[Transcribed page contents]
-------------------------

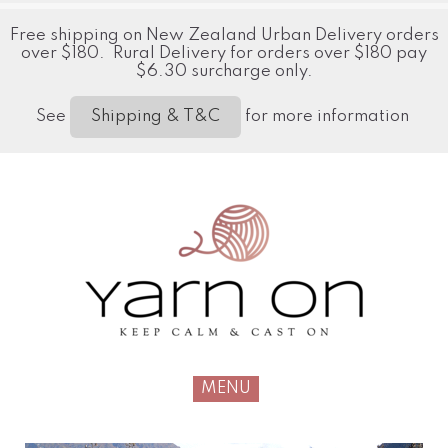
Free shipping on New Zealand Urban Delivery orders
over $180. Rural Delivery for orders over $180 pay
$6.30 surcharge only.
See
for more information
Shipping & T&C
MENU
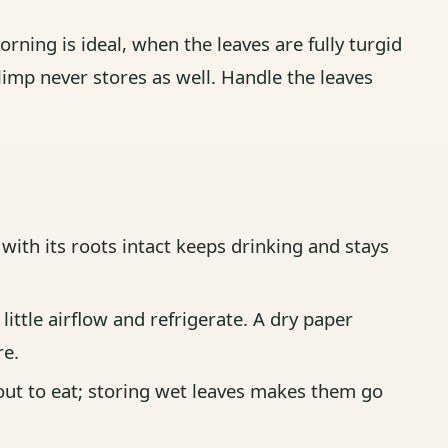
orning is ideal, when the leaves are fully turgid
imp never stores as well. Handle the leaves
ith its roots intact keeps drinking and stays
little airflow and refrigerate. A dry paper
re.
ut to eat; storing wet leaves makes them go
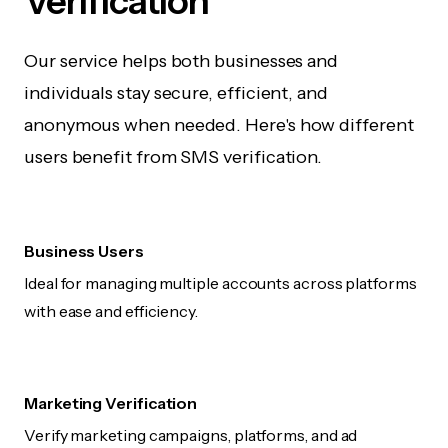
Verification
Our service helps both businesses and
individuals stay secure, efficient, and
anonymous when needed. Here's how different
users benefit from SMS verification.
Business Users
Ideal for managing multiple accounts across platforms
with ease and efficiency.
Marketing Verification
Verify marketing campaigns, platforms, and ad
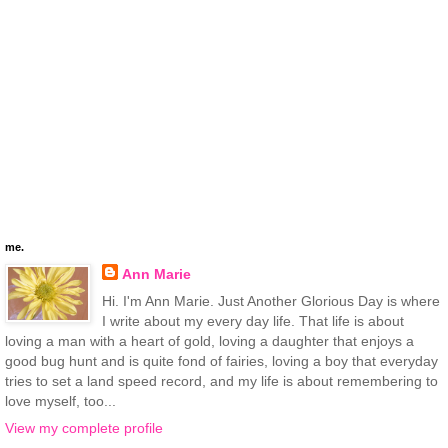
me.
Ann Marie
Hi. I'm Ann Marie. Just Another Glorious Day is where
I write about my every day life. That life is about
loving a man with a heart of gold, loving a daughter that enjoys a
good bug hunt and is quite fond of fairies, loving a boy that everyday
tries to set a land speed record, and my life is about remembering to
love myself, too...
View my complete profile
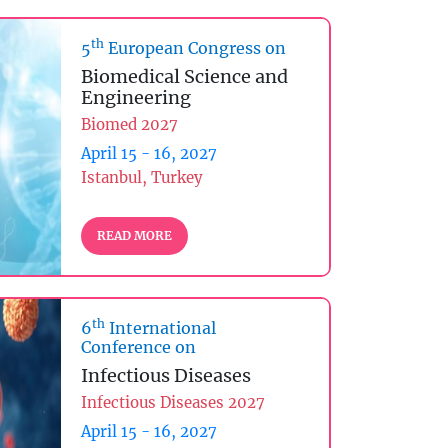
th
5
European Congress on
Biomedical Science and
Engineering
Biomed 2027
April 15 - 16, 2027
Istanbul, Turkey
READ MORE
th
6
International
Conference on
Infectious Diseases
Infectious Diseases 2027
April 15 - 16, 2027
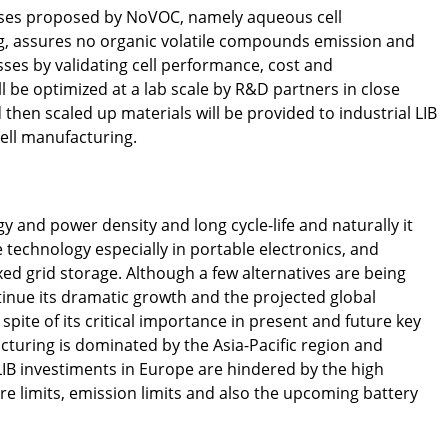
sses proposed by NoVOC, namely aqueous cell
g, assures no organic volatile compounds emission and
sses by validating cell performance, cost and
 be optimized at a lab scale by R&D partners in close
then scaled up materials will be provided to industrial LIB
cell manufacturing.
gy and power density and long cycle-life and naturally it
technology especially in portable electronics, and
ixed grid storage. Although a few alternatives are being
tinue its dramatic growth and the projected global
pite of its critical importance in present and future key
cturing is dominated by the Asia-Pacific region and
LIB investiments in Europe are hindered by the high
 limits, emission limits and also the upcoming battery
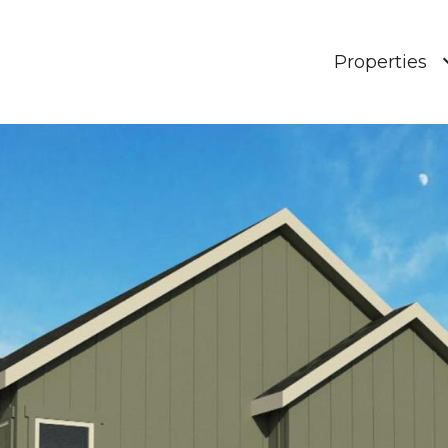
Properties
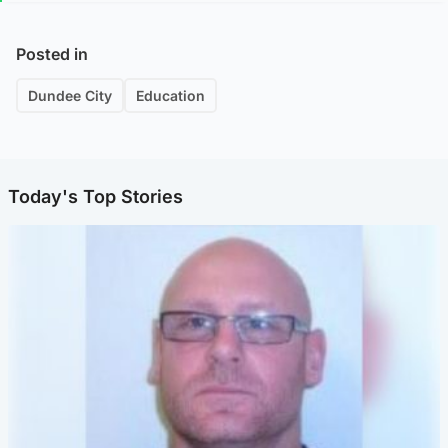
Posted in
Dundee City
Education
Today's Top Stories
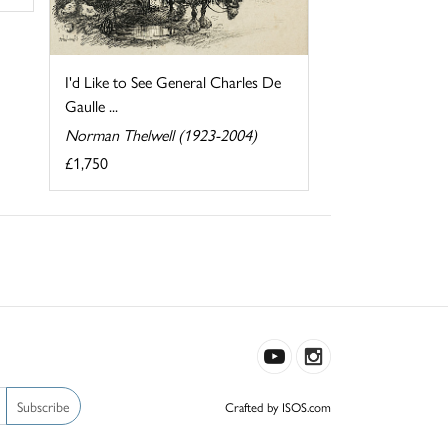
I'd Like to See General Charles De
Gaulle ...
Norman Thelwell (1923-2004)
£1,750
Subscribe
Crafted by ISOS.com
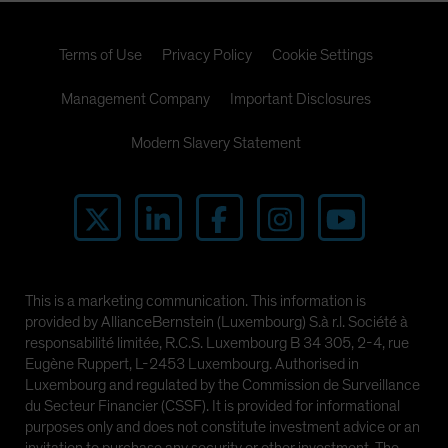
Terms of Use
Privacy Policy
Cookie Settings
Management Company
Important Disclosures
Modern Slavery Statement
This is a marketing communication. This information is
provided by AllianceBernstein (Luxembourg) S.à r.l. Société à
responsabilité limitée, R.C.S. Luxembourg B 34 305, 2-4, rue
Eugène Ruppert, L-2453 Luxembourg. Authorised in
Luxembourg and regulated by the Commission de Surveillance
du Secteur Financier (CSSF). It is provided for informational
purposes only and does not constitute investment advice or an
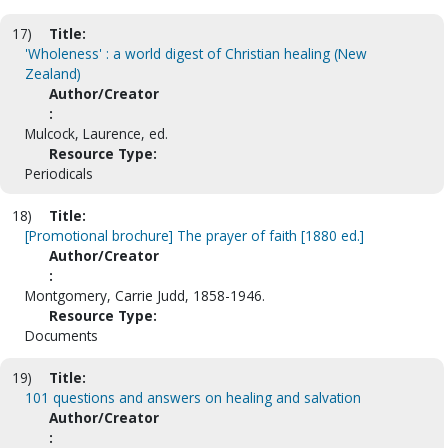
17)
Title:
'Wholeness' : a world digest of Christian healing (New
Zealand)
Author/Creator
:
Mulcock, Laurence, ed.
Resource Type:
Periodicals
18)
Title:
[Promotional brochure] The prayer of faith [1880 ed.]
Author/Creator
:
Montgomery, Carrie Judd, 1858-1946.
Resource Type:
Documents
19)
Title:
101 questions and answers on healing and salvation
Author/Creator
:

-------------------------

Task prompt :: Your task is to say how many lines in the entries above contain the word "Marie". Please write only the number.

Exercise result :: 2